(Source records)
⁂

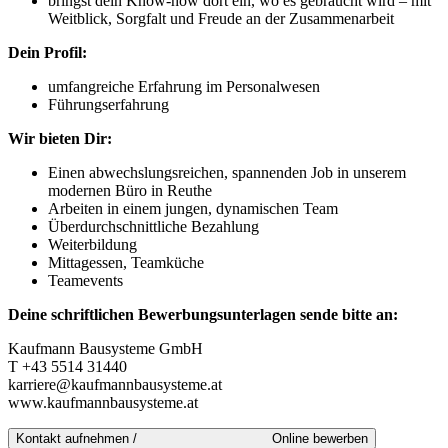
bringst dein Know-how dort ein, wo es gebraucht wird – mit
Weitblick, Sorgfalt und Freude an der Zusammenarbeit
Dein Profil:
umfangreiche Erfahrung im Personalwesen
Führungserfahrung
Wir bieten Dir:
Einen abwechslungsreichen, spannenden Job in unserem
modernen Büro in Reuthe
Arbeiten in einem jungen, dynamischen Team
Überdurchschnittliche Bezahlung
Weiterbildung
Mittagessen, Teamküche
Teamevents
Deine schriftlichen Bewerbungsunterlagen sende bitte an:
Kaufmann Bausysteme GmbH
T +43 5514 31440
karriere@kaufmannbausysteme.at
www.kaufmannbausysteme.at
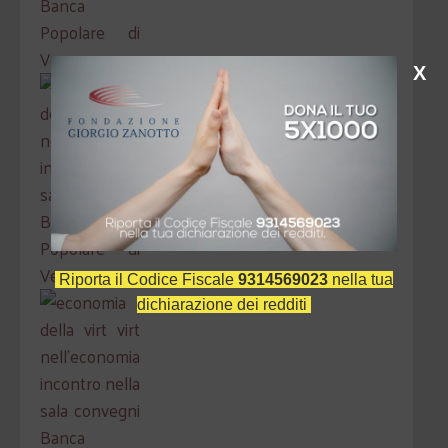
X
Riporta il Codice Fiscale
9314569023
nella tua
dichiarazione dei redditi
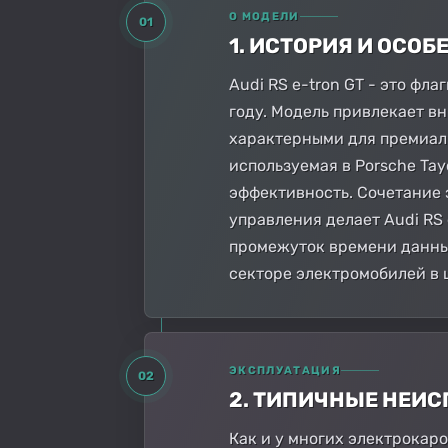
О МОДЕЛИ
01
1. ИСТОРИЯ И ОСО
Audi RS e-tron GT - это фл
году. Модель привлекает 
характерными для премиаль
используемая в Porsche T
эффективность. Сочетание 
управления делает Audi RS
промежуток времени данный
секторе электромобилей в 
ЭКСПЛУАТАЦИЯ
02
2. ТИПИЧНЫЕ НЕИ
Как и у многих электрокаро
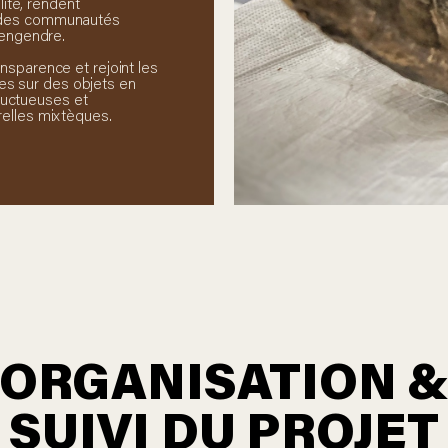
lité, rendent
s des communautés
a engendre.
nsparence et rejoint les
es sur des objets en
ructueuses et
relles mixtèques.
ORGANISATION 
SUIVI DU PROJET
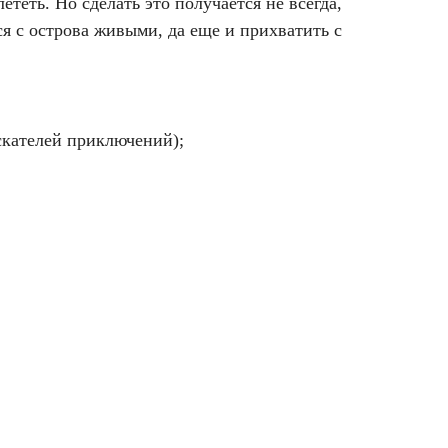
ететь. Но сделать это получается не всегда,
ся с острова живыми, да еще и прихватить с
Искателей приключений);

⁂

_Work to complete:_ Write the records out again verbatim and omit the pictures they contain.

_Exercise response:_
bringst dein Know-how dort ein, wo es gebraucht wird – mit
Weitblick, Sorgfalt und Freude an der Zusammenarbeit
Dein Profil:
umfangreiche Erfahrung im Personalwesen
Führungserfahrung
Wir bieten Dir:
Einen abwechslungsreichen, spannenden Job in unserem
modernen Büro in Reuthe
Arbeiten in einem jungen, dynamischen Team
Überdurchschnittliche Bezahlung
Weiterbildung
Mittagessen, Teamküche
Teamevents
Deine schriftlichen Bewerbungsunterlagen sende bitte an:
Kaufmann Bausysteme GmbH
T +43 5514 31440
karriere@kaufmannbausysteme.at
www.kaufmannbausysteme.at
X
Riporta il Codice Fiscale
9314569023
nella tua
dichiarazione dei redditi
О МОДЕЛИ
01
1. ИСТОРИЯ И ОСО
Audi RS e-tron GT - это фл
году. Модель привлекает 
характерными для премиаль
используемая в Porsche T
эффективность. Сочетание 
управления делает Audi RS
промежуток времени данный
секторе электромобилей в 
ЭКСПЛУАТАЦИЯ
02
2. ТИПИЧНЫЕ НЕИ
Как и у многих электрокаро
lité, rendent
s des communautés
a engendre.
nsparence et rejoint les
es sur des objets en
ructueuses et
relles mixtèques.
ORGANISATION 
SUIVI DU PROJET
ететь. Но сделать это получается не всегда,
ся с острова живыми, да еще и прихватить с
Искателей приключений);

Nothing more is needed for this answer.